PROMOSSI AL DEBUTTO, CONFERMATI ALLA SECONDA PROVA. SAI BENISSIMO CHE A BREVE VI TROVERETE DI FRONTE LA FATIDICA PROVA DEL NOVE, IL FAMOSO TERZO ALBUM. CI STATE GIA’ PENSANDO?
Richard: – Speriamo bene! Al momento l’interesse principale è di continuare la ‘diffusione’ di questo disco. Ovvio che non abbandoniamo l’idea di comporre nuovi pezzi. Si tratta ogni volta di nuova sfida: la musica, infatti, è per prima cosa emozione e quindi deve convincere innanzitutto chi la scrive. Se la band è convinta, allora si è sulla buona strada; puoi far ascoltare e valutare le canzoni a qualche amico, così da avere un feedback immediato di quanto prodotto. Fatto questo puoi pensare alle registrazioni. Ma andiamo con ordine: per prima cosa voglio fare il prossimo disco, e poi un altro ancora (ride, ndR)

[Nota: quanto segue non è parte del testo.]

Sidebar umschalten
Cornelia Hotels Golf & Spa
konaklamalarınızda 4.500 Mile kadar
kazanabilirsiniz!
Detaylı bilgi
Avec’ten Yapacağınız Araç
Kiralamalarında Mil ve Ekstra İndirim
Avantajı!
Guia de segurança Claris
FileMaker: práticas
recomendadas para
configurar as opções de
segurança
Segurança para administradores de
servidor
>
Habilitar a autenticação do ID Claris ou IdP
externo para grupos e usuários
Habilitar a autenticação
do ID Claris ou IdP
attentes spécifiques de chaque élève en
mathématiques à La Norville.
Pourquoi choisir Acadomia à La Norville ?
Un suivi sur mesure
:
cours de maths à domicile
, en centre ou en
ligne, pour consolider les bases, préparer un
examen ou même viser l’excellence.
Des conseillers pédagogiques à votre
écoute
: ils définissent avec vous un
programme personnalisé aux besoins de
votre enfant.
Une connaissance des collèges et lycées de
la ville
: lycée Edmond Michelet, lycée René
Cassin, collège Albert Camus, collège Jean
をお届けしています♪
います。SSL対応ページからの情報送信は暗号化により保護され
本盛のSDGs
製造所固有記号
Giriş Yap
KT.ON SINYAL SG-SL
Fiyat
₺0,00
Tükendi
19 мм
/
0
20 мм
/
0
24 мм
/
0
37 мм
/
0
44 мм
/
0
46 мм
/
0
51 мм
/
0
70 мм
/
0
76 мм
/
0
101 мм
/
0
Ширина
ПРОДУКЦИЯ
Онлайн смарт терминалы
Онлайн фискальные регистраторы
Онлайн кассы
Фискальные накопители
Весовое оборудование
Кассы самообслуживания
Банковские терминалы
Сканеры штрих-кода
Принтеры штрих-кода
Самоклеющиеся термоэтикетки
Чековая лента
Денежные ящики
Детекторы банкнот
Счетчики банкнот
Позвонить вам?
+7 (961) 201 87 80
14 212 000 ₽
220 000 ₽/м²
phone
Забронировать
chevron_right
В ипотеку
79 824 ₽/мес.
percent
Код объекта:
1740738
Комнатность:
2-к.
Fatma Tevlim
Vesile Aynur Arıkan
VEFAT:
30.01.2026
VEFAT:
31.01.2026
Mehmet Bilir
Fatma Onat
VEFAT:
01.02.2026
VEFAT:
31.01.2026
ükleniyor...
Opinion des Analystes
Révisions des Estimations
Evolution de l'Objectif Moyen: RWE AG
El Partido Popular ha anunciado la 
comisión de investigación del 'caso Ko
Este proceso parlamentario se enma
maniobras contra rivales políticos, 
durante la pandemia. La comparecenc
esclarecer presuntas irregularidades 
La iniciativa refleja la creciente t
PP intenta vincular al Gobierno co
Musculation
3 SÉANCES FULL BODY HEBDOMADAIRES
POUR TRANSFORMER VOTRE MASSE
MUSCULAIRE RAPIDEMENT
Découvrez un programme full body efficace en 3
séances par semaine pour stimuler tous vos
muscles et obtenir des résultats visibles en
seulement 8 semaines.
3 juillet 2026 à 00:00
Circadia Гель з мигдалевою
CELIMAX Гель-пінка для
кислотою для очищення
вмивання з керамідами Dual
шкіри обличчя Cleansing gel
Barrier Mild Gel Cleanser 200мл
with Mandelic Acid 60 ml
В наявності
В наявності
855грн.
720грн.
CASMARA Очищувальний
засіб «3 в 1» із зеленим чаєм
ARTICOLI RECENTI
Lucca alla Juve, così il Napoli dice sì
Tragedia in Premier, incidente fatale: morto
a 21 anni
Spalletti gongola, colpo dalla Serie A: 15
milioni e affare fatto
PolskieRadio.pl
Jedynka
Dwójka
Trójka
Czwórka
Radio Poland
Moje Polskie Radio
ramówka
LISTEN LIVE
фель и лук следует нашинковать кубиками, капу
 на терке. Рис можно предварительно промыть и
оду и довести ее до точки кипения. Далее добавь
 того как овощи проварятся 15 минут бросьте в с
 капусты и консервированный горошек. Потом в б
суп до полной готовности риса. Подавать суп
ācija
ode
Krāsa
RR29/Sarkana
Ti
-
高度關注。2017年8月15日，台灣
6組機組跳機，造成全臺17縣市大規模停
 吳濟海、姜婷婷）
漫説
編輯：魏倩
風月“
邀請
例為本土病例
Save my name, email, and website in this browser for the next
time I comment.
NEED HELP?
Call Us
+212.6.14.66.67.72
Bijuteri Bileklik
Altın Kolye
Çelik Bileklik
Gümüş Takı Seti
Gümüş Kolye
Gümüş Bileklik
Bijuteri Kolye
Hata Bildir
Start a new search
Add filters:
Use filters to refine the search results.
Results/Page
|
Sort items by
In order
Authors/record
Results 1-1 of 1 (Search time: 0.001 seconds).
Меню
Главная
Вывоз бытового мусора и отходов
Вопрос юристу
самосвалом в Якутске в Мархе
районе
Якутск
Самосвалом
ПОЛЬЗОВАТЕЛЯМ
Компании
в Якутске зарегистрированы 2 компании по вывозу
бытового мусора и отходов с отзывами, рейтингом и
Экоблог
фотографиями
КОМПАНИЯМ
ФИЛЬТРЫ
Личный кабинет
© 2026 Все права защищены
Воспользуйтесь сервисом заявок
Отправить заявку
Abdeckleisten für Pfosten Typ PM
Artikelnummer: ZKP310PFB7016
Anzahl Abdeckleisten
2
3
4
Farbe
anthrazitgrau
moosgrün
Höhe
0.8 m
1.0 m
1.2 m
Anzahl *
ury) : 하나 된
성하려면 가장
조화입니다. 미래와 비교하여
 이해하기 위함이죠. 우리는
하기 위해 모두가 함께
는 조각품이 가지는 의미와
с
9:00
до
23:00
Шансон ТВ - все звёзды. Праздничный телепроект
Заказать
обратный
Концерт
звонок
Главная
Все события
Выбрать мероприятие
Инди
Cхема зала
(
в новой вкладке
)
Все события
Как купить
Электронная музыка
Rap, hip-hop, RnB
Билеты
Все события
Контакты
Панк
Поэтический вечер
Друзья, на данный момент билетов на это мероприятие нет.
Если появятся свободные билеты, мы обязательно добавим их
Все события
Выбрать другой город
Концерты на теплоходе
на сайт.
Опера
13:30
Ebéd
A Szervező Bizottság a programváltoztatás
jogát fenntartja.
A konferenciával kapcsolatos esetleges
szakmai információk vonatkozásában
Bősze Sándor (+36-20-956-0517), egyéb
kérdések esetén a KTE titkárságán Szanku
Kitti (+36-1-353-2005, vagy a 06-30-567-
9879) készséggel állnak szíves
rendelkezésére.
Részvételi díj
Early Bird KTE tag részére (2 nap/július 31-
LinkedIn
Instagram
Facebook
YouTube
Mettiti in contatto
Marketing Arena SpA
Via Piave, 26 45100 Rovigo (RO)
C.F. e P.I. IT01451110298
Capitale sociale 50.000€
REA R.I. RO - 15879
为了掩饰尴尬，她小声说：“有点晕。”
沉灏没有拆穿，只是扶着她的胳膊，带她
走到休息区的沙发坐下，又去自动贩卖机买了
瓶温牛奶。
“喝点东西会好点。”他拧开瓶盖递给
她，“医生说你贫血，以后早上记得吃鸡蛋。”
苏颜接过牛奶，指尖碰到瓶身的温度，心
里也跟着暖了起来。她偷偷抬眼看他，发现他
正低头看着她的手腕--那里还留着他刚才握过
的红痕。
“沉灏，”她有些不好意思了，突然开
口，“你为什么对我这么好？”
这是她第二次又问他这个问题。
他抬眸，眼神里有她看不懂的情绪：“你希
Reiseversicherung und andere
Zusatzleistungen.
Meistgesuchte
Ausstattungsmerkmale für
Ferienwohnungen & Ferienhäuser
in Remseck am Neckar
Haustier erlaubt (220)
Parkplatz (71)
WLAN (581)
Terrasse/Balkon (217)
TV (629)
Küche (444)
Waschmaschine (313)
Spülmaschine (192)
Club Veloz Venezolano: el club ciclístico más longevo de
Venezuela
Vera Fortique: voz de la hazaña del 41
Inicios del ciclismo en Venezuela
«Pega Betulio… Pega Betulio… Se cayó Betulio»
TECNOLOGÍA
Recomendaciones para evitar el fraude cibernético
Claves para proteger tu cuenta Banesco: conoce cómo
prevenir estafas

Max: – Ci sono sempre dei passaggi obbligati per una band, in particolare la promozione di un disco prende il suo tempo e concentrazione, ed è anche un momento estremamente divertente, se devo dirla tutta. Però la composizione arriva quando vuole, perché segue l’ispirazione (sembra una frase fatta, ma è proprio così), quindi ogni momento è buono per far nascere materiale per il prossimo album. Certo, dovrà essere una bomba, vista anche l’altissima qualità dei lavori che si sentono oggigiorno, e non sarà banale né scontato riuscirci! Ma ci riusciremo!